On the basis of our professional judgement, we determined certain quantitative thresholds for materiality, including the overall Group materiality for the consolidated financial statements as a whole as set out in the table below. These, together with qualitative considerations, helped us to determine the scope of our audit and the nature, timing and extent of our audit procedures and to evaluate the effect of misstatements, both individually and in aggregate, on the consolidated financial statements as a whole.

 

 

 

Overall materiality

 

CHF 17’250’000

How we determined it

 

5% of profit before tax

Rationale for the materiality benchmark applied

 

We chose profit before tax as the benchmark because, in our view, it is the benchmark against which the performance of the Group is most commonly measured, and it is a generally accepted benchmark.

Audit scope

We tailored the scope of our audit in order to perform sufficient work to enable us to provide an opinion on the consolidated financial statements as a whole, taking into account the structure of the Group, the accounting processes and controls, and the industry in which the Group operates.

The Group is structured along three divisions, GF Piping Systems, GF Casting Solutions and GF Machining Solutions, operating across three key geographical locations – Europe, North & South America and Asia. The Group’s financial statements are a consolidation of 145 reporting units, each of which, including both the Group’s operating businesses and the central service functions, is considered a component.

We identified 46 reporting units that, in our view, required a full scope audit and three reporting units that required specified procedures due to their size and or risk characteristics.

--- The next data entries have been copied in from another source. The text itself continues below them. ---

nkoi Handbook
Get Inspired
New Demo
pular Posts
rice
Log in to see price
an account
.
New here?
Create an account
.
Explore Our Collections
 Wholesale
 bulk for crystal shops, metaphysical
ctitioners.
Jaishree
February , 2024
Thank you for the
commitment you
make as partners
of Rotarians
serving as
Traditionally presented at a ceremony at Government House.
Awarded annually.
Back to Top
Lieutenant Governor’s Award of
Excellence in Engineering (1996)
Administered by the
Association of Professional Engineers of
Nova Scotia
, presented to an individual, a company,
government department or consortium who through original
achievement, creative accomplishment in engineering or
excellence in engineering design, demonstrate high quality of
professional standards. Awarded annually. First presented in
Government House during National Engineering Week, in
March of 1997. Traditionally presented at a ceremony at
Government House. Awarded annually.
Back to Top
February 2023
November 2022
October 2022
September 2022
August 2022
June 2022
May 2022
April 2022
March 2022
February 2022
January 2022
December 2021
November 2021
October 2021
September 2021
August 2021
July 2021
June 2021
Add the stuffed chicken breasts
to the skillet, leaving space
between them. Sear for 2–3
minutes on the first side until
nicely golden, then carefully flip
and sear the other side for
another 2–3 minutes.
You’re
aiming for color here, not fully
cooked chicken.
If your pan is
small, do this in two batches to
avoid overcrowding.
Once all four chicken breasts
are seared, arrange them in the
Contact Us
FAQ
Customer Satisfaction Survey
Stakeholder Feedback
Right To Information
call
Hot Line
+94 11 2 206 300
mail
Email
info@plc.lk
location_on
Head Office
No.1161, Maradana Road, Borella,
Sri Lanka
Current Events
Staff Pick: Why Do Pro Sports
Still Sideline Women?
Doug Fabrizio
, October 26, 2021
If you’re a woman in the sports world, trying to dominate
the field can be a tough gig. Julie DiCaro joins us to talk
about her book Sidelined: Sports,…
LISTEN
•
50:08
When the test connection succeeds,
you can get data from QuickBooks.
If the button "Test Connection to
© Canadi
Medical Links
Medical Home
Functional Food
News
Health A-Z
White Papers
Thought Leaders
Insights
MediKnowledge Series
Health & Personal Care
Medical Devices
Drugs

These full scope audits addressed over 69% of the Group’s revenue and 70% of the Group’s total assets, while the specified procedures addressed 6% of the Group’s revenue and 3% of the Group’s total assets.

The remaining 25% of the Group’s revenue and 27% of the Group’s total assets was represented by a large number of smaller reporting units. None of these reporting units individually contributed more than 3.5% to consolidated revenue or total assets.

Where the work was performed by component auditors, we determined in addition to our instructions the necessary level of our involvement in the audit work, which consisted of visiting component audit teams, inspecting their work performed, conducting planning and closing calls, or reviewing their final reporting.

Where component audits were conducted by an auditor outside of the PwC network, the work performed was discussed and reviewed by PwC on a sample basis.

Further specific audit procedures on central service functions, the Group consolidation and areas of significant judgement (including M&A transactions, taxation, treasury and litigation) were led by the Group audit team.

Report on key audit matters based on the circular 1/2015 of the Federal Audit Oversight Authority

Key audit matters are those matters that, in our professional judgement, were of most significance in our audit of the consolidated financial statements of the current period. These matters were addressed in the context of our audit of the consolidated financial statements as a whole, and in forming our opinion thereon, and we do not provide a separate opinion on these matters.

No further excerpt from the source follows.